October 16, 2011

Happy fun monsoon time

When I first booked this Asia trip, I was rather worried about traveling during monsoon season.  I pictured myself trying to make my way around India, Thailand, Vietnam, and Cambodia in constant, torrential rain.  I thought I would be living in my raincoat and water shoes.  And then I actually took the time to read about the monsoon.  Sure, there is a lot of rain, but it tends to come in short (albeit rather heavy) spurts.  Well, shoot, that sounds like summer in Alabama.  No problem!  And for most of the trip, it really wasn't a problem.  Sure, it rained on me a few times, but not to the extent that I thought the ominous-sounding word "monsoon" entailed.

Not until we arrived in Cambodia, at least.  The monsoon gods decided that we couldn't escape the continent without a proper understanding of what the monsoon can truly unleash.  And that's how I ended up literally wading my way around Siem Reap on my very last day of the trip.

The torrential rains that Dan and I hadn't exactly managed to escape over the previous couple of days swelled the Siem Reap River far past the capacity of its banks.  On my final morning, I woke up to the sight of the river lapping at the entrance to my hotel.  My water sandals had broken just days before in the Mekong Delta.  The only functioning shoes I had left were sneakers.  I could hear the monsoon gods laughing.

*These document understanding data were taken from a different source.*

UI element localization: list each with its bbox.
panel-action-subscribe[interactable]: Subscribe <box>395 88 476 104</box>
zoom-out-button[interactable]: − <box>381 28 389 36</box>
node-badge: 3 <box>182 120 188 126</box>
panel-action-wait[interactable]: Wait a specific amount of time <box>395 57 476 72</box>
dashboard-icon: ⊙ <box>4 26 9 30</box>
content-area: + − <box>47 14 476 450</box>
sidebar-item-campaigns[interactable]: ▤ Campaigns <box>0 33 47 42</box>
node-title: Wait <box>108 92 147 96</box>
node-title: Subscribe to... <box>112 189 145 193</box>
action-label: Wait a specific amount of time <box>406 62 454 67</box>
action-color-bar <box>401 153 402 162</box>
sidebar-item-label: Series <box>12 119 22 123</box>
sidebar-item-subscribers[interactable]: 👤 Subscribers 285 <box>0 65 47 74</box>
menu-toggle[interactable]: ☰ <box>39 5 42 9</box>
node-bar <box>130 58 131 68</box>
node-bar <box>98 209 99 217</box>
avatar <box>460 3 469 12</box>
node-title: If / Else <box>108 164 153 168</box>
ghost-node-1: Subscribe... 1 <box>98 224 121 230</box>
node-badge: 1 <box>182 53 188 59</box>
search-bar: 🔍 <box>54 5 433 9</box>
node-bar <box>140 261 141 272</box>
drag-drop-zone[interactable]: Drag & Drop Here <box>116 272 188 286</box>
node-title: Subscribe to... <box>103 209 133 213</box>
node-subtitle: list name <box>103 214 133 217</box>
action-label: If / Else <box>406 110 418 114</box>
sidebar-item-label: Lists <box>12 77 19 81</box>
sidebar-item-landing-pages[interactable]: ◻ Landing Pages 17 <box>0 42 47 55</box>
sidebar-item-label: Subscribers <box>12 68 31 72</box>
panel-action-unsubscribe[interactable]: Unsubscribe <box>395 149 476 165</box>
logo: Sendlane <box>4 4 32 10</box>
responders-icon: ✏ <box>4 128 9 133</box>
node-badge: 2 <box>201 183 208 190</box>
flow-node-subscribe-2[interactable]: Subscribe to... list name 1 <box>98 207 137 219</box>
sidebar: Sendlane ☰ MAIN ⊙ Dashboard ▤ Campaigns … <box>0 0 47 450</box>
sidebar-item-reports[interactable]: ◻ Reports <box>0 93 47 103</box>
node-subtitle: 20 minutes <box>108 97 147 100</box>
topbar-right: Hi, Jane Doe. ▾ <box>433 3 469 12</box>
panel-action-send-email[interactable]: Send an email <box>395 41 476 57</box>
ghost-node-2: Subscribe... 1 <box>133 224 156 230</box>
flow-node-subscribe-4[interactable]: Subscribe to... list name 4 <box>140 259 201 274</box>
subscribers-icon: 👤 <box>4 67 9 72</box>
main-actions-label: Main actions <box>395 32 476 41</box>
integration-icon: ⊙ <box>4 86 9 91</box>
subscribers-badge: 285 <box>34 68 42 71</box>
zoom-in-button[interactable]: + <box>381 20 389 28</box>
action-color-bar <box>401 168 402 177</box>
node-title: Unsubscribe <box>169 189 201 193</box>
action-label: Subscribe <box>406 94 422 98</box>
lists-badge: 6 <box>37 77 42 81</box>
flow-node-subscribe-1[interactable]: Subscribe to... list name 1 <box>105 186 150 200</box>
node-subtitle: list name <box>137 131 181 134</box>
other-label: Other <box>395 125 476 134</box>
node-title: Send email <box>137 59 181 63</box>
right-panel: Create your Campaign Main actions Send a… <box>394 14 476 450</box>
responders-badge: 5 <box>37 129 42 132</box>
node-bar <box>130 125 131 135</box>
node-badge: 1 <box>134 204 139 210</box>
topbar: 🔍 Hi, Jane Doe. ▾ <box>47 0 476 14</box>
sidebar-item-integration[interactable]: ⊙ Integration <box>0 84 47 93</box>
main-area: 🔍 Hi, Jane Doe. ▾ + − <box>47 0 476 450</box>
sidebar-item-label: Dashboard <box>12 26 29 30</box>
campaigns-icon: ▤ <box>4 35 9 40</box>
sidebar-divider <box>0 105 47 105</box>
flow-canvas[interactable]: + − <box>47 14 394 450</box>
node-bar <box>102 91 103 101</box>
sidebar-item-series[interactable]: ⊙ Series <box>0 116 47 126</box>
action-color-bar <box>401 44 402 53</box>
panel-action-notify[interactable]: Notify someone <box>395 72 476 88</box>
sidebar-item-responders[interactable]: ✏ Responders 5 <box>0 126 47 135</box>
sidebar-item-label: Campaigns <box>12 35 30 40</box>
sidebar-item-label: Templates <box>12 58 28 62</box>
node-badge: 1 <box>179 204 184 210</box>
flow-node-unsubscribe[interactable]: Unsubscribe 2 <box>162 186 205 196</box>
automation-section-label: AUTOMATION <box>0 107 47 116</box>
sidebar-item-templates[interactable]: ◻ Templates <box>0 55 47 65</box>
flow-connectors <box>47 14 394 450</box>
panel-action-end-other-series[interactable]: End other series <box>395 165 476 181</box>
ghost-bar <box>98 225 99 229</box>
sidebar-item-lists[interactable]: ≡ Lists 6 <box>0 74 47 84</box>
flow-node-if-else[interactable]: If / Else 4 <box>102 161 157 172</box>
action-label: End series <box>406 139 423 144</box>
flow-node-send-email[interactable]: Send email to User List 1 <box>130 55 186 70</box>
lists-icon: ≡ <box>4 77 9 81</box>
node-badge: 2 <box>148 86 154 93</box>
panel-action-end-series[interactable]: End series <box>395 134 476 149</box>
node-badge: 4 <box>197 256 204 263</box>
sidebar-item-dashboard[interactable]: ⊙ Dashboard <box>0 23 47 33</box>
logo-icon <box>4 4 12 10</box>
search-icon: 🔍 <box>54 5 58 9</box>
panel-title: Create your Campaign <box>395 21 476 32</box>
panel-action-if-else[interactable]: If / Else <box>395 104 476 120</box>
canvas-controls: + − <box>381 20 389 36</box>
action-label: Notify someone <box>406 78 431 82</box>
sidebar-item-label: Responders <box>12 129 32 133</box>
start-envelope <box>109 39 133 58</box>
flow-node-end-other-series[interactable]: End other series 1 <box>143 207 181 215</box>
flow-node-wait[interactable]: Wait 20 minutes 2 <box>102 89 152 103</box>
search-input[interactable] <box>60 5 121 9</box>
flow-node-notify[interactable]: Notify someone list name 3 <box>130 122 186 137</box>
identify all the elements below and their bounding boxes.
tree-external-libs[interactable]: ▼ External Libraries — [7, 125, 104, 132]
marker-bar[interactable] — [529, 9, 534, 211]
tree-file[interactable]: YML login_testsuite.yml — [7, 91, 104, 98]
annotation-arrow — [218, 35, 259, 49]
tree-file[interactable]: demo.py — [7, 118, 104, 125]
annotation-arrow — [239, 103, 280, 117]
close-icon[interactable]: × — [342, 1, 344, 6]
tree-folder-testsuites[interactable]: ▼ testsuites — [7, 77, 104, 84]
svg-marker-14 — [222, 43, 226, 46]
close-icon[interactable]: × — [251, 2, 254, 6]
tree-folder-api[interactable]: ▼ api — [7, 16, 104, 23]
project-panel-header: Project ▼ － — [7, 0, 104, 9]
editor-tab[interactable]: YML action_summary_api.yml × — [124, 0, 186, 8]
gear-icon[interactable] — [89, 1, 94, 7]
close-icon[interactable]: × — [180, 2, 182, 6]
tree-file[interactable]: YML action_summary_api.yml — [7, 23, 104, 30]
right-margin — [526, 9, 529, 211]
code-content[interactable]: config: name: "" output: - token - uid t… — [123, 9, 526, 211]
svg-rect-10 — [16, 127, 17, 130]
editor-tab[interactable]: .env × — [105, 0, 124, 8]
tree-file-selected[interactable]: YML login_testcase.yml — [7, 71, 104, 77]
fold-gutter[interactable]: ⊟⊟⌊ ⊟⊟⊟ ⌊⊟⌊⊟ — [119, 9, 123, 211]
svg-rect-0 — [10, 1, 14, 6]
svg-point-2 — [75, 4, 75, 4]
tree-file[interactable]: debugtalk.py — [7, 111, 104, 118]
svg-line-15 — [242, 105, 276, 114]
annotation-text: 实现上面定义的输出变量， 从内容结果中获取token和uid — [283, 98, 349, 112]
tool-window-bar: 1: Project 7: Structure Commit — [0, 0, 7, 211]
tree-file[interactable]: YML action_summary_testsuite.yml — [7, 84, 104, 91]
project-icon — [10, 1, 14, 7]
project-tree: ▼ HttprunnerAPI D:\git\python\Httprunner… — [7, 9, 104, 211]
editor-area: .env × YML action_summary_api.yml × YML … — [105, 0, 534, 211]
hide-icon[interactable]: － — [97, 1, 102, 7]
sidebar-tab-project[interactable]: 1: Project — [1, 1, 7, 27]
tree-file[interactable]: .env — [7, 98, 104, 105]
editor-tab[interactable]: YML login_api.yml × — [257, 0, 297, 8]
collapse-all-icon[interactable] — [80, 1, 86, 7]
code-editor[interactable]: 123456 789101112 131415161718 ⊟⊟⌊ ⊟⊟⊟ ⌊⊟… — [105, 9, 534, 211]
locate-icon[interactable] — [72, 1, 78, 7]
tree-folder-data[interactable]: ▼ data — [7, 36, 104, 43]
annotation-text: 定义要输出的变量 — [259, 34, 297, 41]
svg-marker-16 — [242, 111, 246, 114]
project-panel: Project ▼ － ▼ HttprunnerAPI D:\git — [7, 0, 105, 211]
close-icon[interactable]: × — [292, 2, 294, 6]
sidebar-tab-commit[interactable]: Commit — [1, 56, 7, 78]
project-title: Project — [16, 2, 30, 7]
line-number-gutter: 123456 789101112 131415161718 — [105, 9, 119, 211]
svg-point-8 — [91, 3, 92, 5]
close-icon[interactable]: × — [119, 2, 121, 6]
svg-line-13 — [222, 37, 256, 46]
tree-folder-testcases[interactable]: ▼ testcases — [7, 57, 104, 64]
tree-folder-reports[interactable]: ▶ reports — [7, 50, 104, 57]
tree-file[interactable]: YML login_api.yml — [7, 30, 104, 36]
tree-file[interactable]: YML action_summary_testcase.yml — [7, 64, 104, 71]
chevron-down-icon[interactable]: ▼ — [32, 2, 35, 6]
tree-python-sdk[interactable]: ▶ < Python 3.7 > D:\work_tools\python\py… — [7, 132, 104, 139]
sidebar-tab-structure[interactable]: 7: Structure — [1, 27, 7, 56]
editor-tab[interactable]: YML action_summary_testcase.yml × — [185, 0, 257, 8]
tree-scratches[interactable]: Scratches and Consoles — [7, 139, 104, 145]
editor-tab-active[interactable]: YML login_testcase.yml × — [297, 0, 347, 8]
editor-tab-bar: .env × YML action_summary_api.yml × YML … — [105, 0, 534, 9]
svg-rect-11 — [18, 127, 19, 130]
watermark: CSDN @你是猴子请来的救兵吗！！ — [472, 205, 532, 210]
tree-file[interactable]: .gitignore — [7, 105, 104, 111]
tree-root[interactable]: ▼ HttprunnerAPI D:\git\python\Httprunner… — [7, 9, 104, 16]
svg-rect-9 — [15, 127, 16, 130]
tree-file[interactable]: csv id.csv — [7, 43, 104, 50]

It didn't take me long to realize that a 6-inch cover of water barely fazed the locals.  In the US, such an occurrence would shut down a town and make the national news.  But Siem Reap barely blinked.  Motorbikes and tuk-tuks still traversed the streets.  Vendors still pedaled their wares.  Children went nuts playing in the street.  The hotel manager's son made a grand event out of it by sporting an umbrella hat and floating around the hotel entrance on an inflatable raft.

So what's a tourist to do when this city floods?  Wade barefoot through the streets, give in to taking a tuk-tuk ride to the Angkor Museum (as opposed to walking - or wading), and sit around drinking lots of coffee and beer.

I hired a tuk-tuk driver from the hotel entrance to take me all of 1 mile north to the Angkor Museum.  I sloshed my way into the backseat, and he drove through the flooded streets to deliver me to the entrance.

I had to get a little creative for this endeavor since I didn't have appropriate flood footwear.  I packed my sneakers and a small towel in my bag, and when he pulled up to the museum, I dried off my lower legs, slipped on the shoes, and hopped out onto dry concrete.  Easy.  I probably looked pretty goofy, though.  But this excursion made me think - Mother Nature is certainly a force to be respected and feared, but perhaps that fear is sometimes blown out of proportion on this side of the Atlantic.  The Cambodians weren't freaking out about a mere 6 inches of water.  But then again, they survived the brutality of the Khmer Rouge, so some minor flooding is probably inconsequential to them.  It's all about perspective.  


  1. Wow, what an experience! It's amazing what people can become accustomed too. Humans are amazingly adaptive to their environments. As a former Minnesotan (now living in Costa Rica), this reminds me of when people wonder how Minnesotans survive such extreme winter weather conditions - from being 20 F below for a week straight to getting 20 inches of snowfall in a couple of days. Although, my husband and I ended up not adapting very well to that and fled to Costa Rica (with a baby on the way). ;-)

  2. You are so right. Living someplace with temperatures at 20 below sounds like torture to me, but there are people who don't mind. More power to them. And congratulations on the baby! He/she will have a fantastic place to grow up in!